Virgin America announces first full year profit

Virgin America has reported its financial results for the full year 2013, featuring a net income for the whole of 2013 of $10.1 million, a positive swing of $155.5 million from a loss of $145.4 million in 2012.

This made 2013 Virgin America's first full year of profitability. The result was based on operating revenue for the year of $1.425 billion, a $92 million increase and 6.9% improvement over 2012.

Total RASM (revenue per available seat mile) increased 9.3% over 2012, to 11.64 cents. This was the highest year-over-year percentage increase in RASM of all major US airlines in 2013.

CASM (cost per available seat mile) excluding fuel costs increased 3.3%, to 6.83 cents. The airline says this “modest increase” was largely driven by its network changes that reduced aircraft utilisation by 6.7%. Total CASM increased by 0.5% to 10.96 cents.

Operating income was $80.9 million, compared with an operating loss of $31.7 million in 2012, an increase of $112.6 million.
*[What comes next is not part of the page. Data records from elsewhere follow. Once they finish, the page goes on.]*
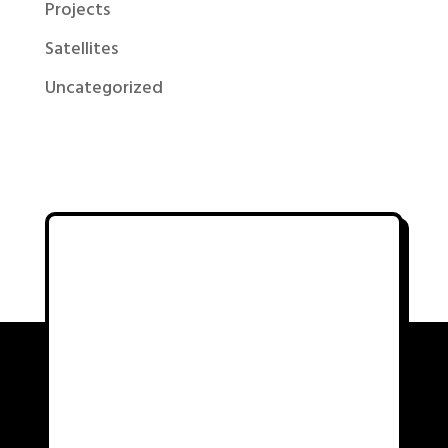
Projects
Satellites
Uncategorized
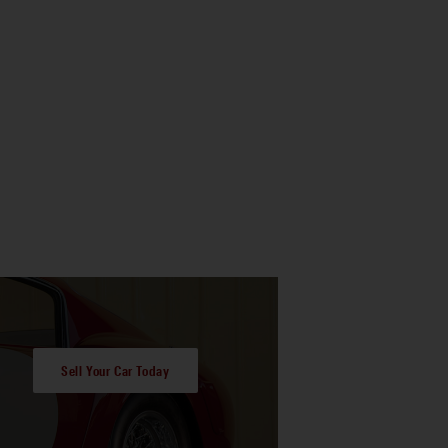
Sell Your Car Today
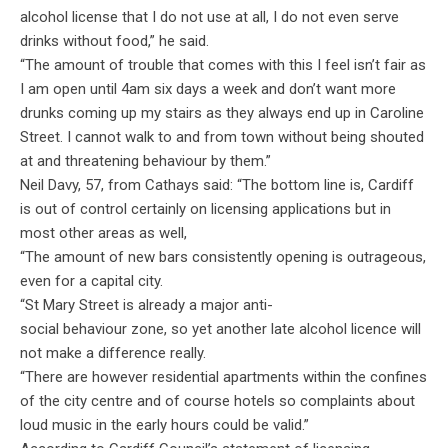
alcohol license that I do not use at all, I do not even serve
drinks without food,” he said.
“The amount of trouble that comes with this I feel isn’t fair as
I am open until 4am six days a week and don’t want more
drunks coming up my stairs as they always end up in Caroline
Street.
I cannot walk to and from town without being shouted
at and threatening behaviour by them.”
Neil Davy, 57, from Cathays said: “The bottom line is, Cardiff
is out of control certainly on licensing applications but in
most other areas as well,
“The amount of new bars consistently opening is outrageous,
even for a capital city.
“St Mary Street is already a major anti-
social behaviour zone, so yet another late alcohol licence will
not make a difference really.
“There are however residential apartments within the confines
of the city centre and of course hotels so complaints about
loud music in the early hours could be valid.”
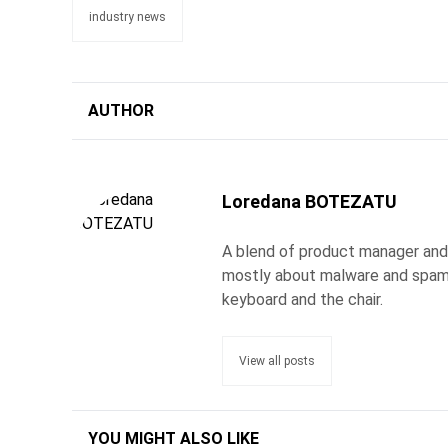
industry news
AUTHOR
Loredana BOTEZATU
A blend of product manager and j
mostly about malware and spam.
keyboard and the chair.
View all posts
YOU MIGHT ALSO LIKE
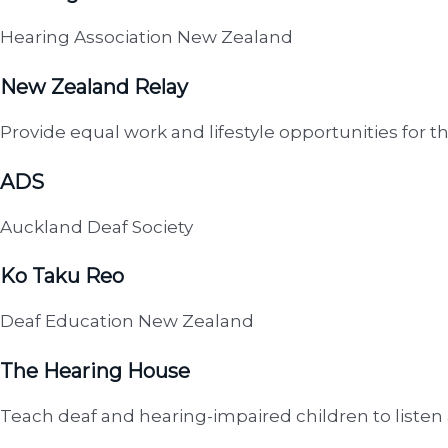
Hearing Association New Zealand
New Zealand Relay
Provide equal work and lifestyle opportunities for th
ADS
Auckland Deaf Society
Ko Taku Reo
Deaf Education New Zealand
The Hearing House
Teach deaf and hearing-impaired children to listen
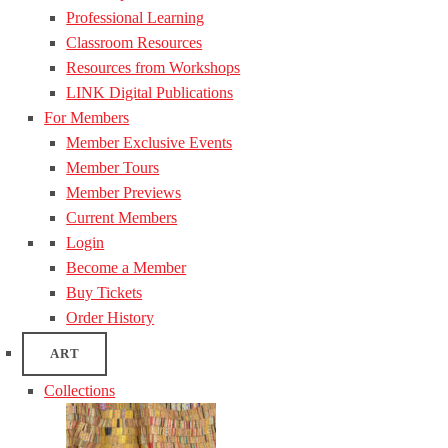
Professional Learning
Classroom Resources
Resources from Workshops
LINK Digital Publications
For Members
Member Exclusive Events
Member Tours
Member Previews
Current Members
Login
Become a Member
Buy Tickets
Order History
ART
Collections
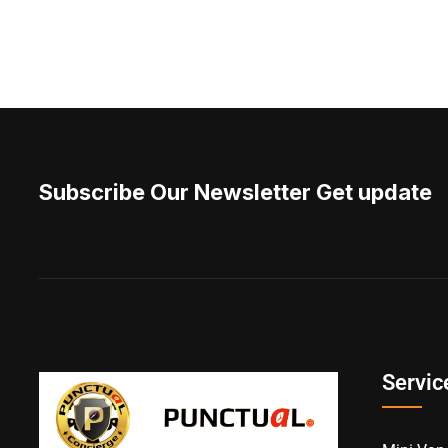
Subscribe Our Newsletter Get update
Servic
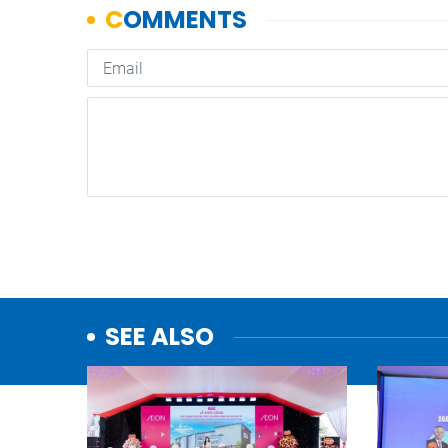
SEE ALSO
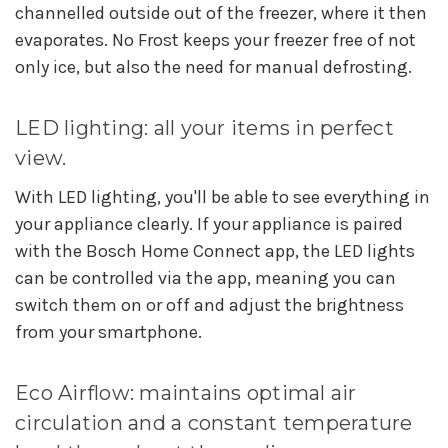
channelled outside out of the freezer, where it then
evaporates. No Frost keeps your freezer free of not
only ice, but also the need for manual defrosting.
LED lighting: all your items in perfect
view.
With LED lighting, you'll be able to see everything in
your appliance clearly. If your appliance is paired
with the Bosch Home Connect app, the LED lights
can be controlled via the app, meaning you can
switch them on or off and adjust the brightness
from your smartphone.
Eco Airflow: maintains optimal air
circulation and a constant temperature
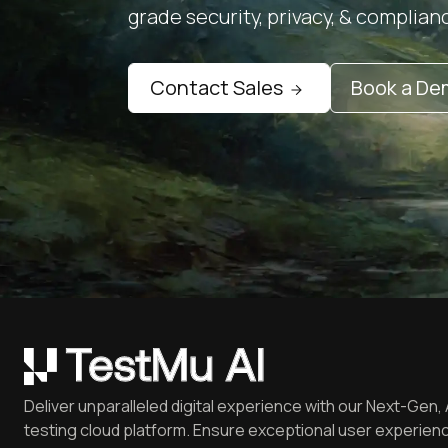
grade security, privacy, & complian
Contact Sales
Book a D
Deliver unparalleled digital experience with our Next-Gen, 
testing cloud platform. Ensure exceptional user experienc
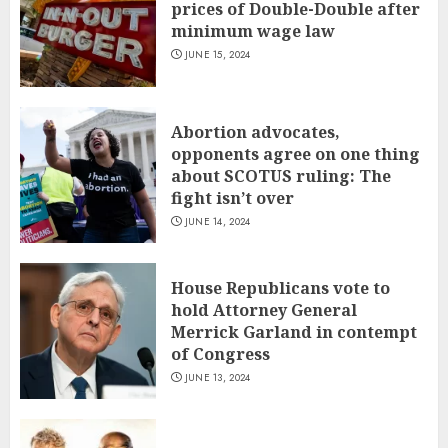
prices of Double-Double after
minimum wage law
JUNE 15, 2024
Abortion advocates,
opponents agree on one thing
about SCOTUS ruling: The
fight isn’t over
JUNE 14, 2024
House Republicans vote to
hold Attorney General
Merrick Garland in contempt
of Congress
JUNE 13, 2024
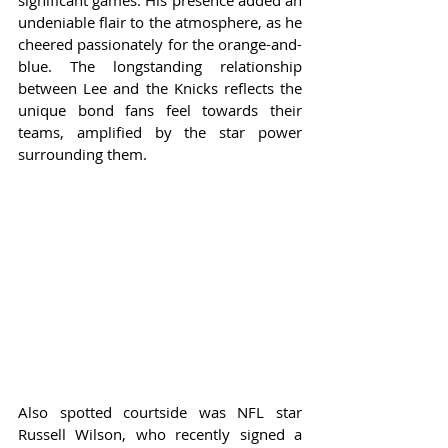
significant games. His presence added an 
undeniable flair to the atmosphere, as he 
cheered passionately for the orange-and-
blue. The longstanding relationship 
between Lee and the Knicks reflects the 
unique bond fans feel towards their 
teams, amplified by the star power 
surrounding them.
Also spotted courtside was NFL star 
Russell Wilson, who recently signed a 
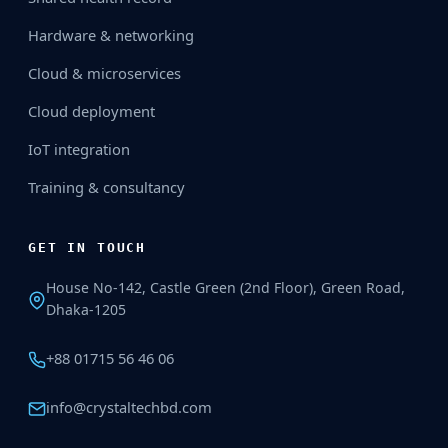
Hardware & networking
Cloud & microservices
Cloud deployment
IoT integration
Training & consultancy
GET IN TOUCH
House No-142, Castle Green (2nd Floor), Green Road,
Dhaka-1205
+88 01715 56 46 06
info@crystaltechbd.com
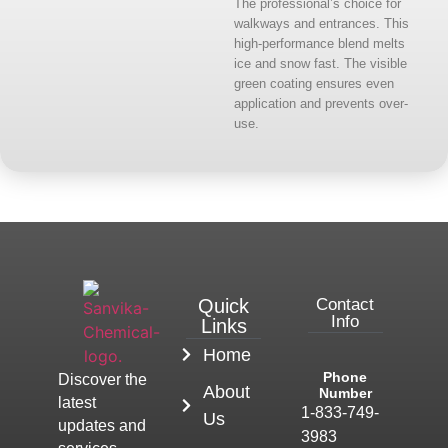
The professional’s choice for
walkways and entrances. This
high-performance blend melts
ice and snow fast. The visible
green coating ensures even
application and prevents over-
use.
Quick
Contact
Info
Links
Home
Phone
Discover the
About
Number
latest
1-833-749-
Us
updates and
3983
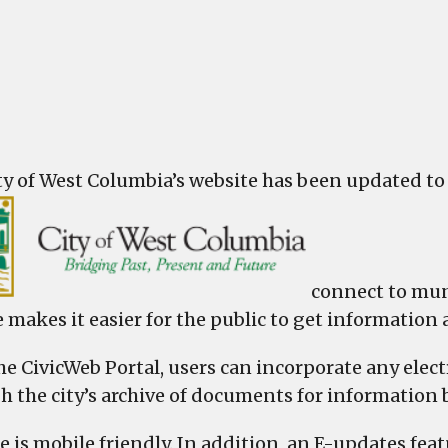
Col
laun
Civi
Web
Port
ty of West Columbia’s website has been updated to i
connect to mun
 makes it easier for the public to get information 
he CivicWeb Portal, users can incorporate any ele
h the city’s archive of documents for information
e is mobile friendly. In addition, an E-updates feat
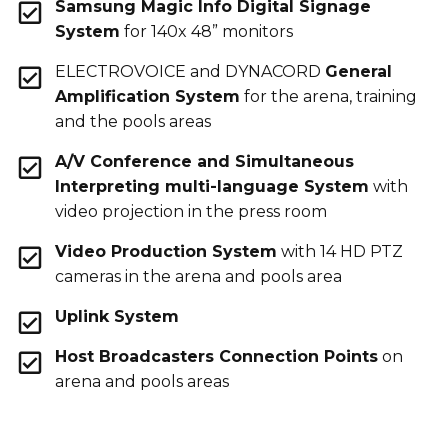
Samsung Magic Info Digital Signage
System
for 140x 48” monitors
ELECTROVOICE and DYNACORD
General
Amplification System
for the arena, training
and the pools areas
A/V Conference and Simultaneous
Interpreting multi-language System
with
video projection in the press room
Video Production System
with 14 HD PTZ
cameras in the arena and pools area
Uplink System
Host Broadcasters Connection Points
on
arena and pools areas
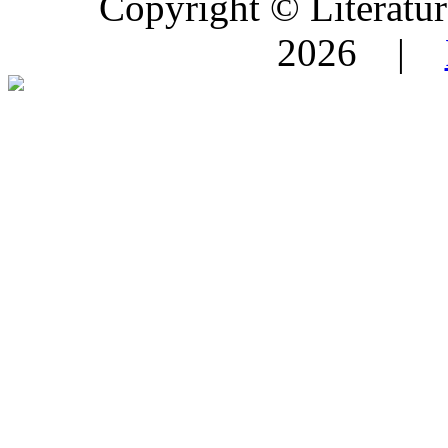
Copyright © Literature
2026 |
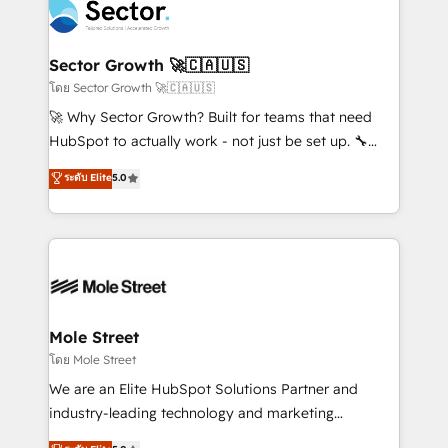
Integration. 📩 Parlons de votre projet →
⚙️ Grows ordena los procesos comerciales, alinea
digitaweb.com
marketing, ventas y servicio, e implementa HubSpot
de forma que genera resultados reales desde las
Sector Growth 🚀🇨🇦🇺🇸
primeras semanas — no meses. 🤝 No entregamos
โดย Sector Growth 🚀🇨🇦🇺🇸
proyectos y nos vamos. Nos quedamos como
🚀 Why Sector Growth? Built for teams that need
socios estratégicos, ayudando a sostener y escalar
HubSpot to actually work - not just be set up. 🔧
lo que construimos juntos. Porque crecer sin orden
HubSpot Experts: Onboarding, migrations,
ระดับ Elite
5.0
no es crecer — es solo moverse rápido. 🌎
automation, and training built for adoption. ⚡ Highly
Operamos en Colombia, Perú, México, Ecuador,
Technical Execution: ERP, EMR and Custom
Chile, Panamá, Bolivia, Argentina y República
Integrations; complex builds delivered in weeks, not
Dominicana — con experiencia real en educación,
months. 🤖 AI Consulting & Agents: AI-powered
retail, salud, banca, bienes raíces, construcción y
workflows; automation agents; process optimization
B2B. ✅ Crece con orden. Crece con Grows.
inside HubSpot. 🏆 Industry Experience: 🏥
Healthcare: HIPAA implementations; secure data
Mole Street
workflows 💼 Financial Services: compliant
โดย Mole Street
workflows; audit-ready reporting ⚖️ Legal: client
We are an Elite HubSpot Solutions Partner and
intake; pipeline and document workflows 🛒 E-
industry-leading technology and marketing
Commerce: Shopify, WooCommerce; lifecycle and
consultancy. Our focus is on enterprise and mid-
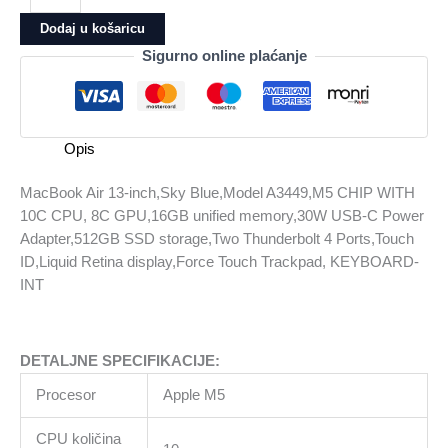
13-
Dodaj u košaricu
inch,Sky
Sigurno online plaćanje
Blue,Model
A3449,M5
CHIP
WITH
Opis
10C
CPU,
MacBook Air 13-inch,Sky Blue,Model A3449,M5 CHIP WITH
8C
10C CPU, 8C GPU,16GB unified memory,30W USB-C Power
GPU,16GB
Adapter,512GB SSD storage,Two Thunderbolt 4 Ports,Touch
unified
ID,Liquid Retina display,Force Touch Trackpad, KEYBOARD-
memory,30W
INT
USB-
C
Power
DETALJNE SPECIFIKACIJE:
Adapter,512GB
SSD
Procesor
Apple M5
storage,Two
Thunderbolt
CPU količina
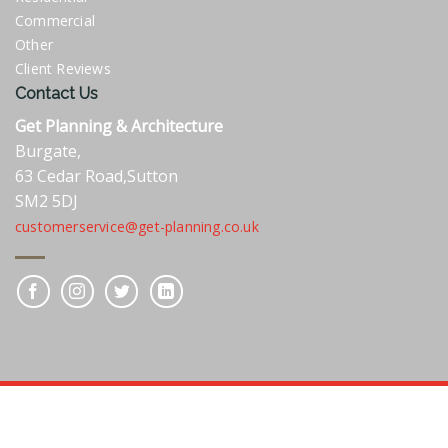
Commercial
Other
Client Reviews
Contact Us
Get Planning & Architecture
Burgate,
63 Cedar Road,Sutton
SM2 5DJ
customerservice@get-planning.co.uk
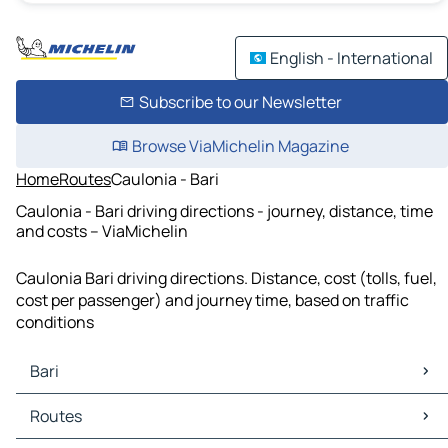
English - International
Subscribe to our Newsletter
Browse ViaMichelin Magazine
Home
Routes
Caulonia - Bari
Caulonia - Bari driving directions - journey, distance, time
and costs – ViaMichelin
Caulonia Bari driving directions. Distance, cost (tolls, fuel,
cost per passenger) and journey time, based on traffic
conditions
Bari
Bari Maps
Routes
Bari Traffic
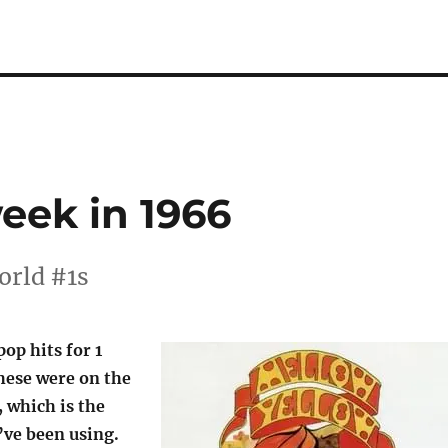
week in 1966
orld #1s
pop hits for 1
hese were on the
, which is the
’ve been using.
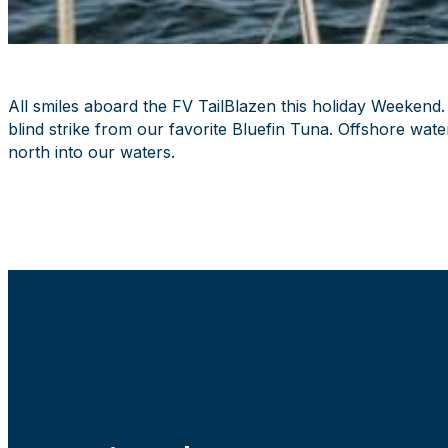
All smiles aboard the FV TailBlazen this holiday Weekend
blind strike from our favorite Bluefin Tuna. Offshore wa
north into our waters.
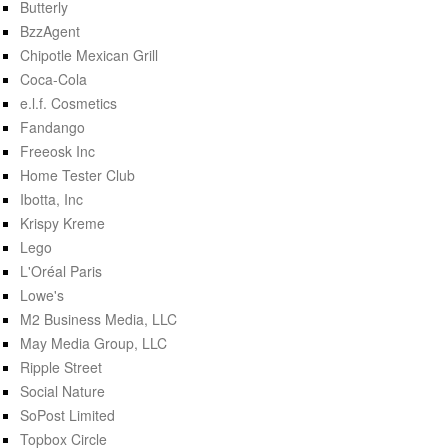
Butterly
BzzAgent
Chipotle Mexican Grill
Coca-Cola
e.l.f. Cosmetics
Fandango
Freeosk Inc
Home Tester Club
Ibotta, Inc
Krispy Kreme
Lego
L'Oréal Paris
Lowe's
M2 Business Media, LLC
May Media Group, LLC
Ripple Street
Social Nature
SoPost Limited
Topbox Circle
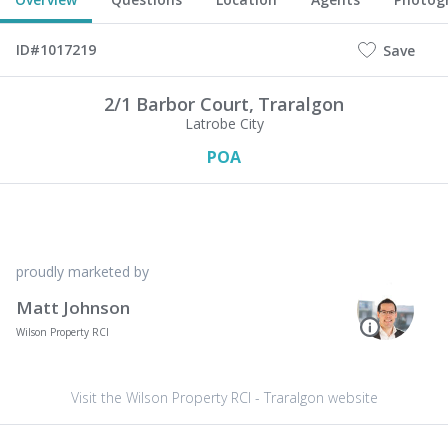
ID#1017219
Save
2/1 Barbor Court,
Traralgon
Latrobe City
POA
proudly marketed by
Matt Johnson
Wilson Property RCI
Visit the Wilson Property RCI - Traralgon website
The 2013 operating margin was 5.7%, an increase of 8.1 percentage points over 2012.

Virgin America completed a debt restructuring in May 2013, eliminating more than $300 million of debt and accrued interest and reducing interest rates on a majority of the remaining debt.

David Cush, Virgin America's president and chief executive officer, commented, “2013 was a year of tremendous progress. We continued to reach more customers in more markets and now have a network presence from San Francisco and Los Angeles to most of the primary business centres in the US. Staying focused on creating a significantly better travel experience for customers and capitalising on our strong route network helped us achieve 9.3% unit revenue growth. Revenue per available seat mile (RASM) is a critical measure of success, and our impressive performance in this area, coupled with our efficient cost structure and improvements to our capital structure, led to three consecutive profitable quarters and our first full year of net income.”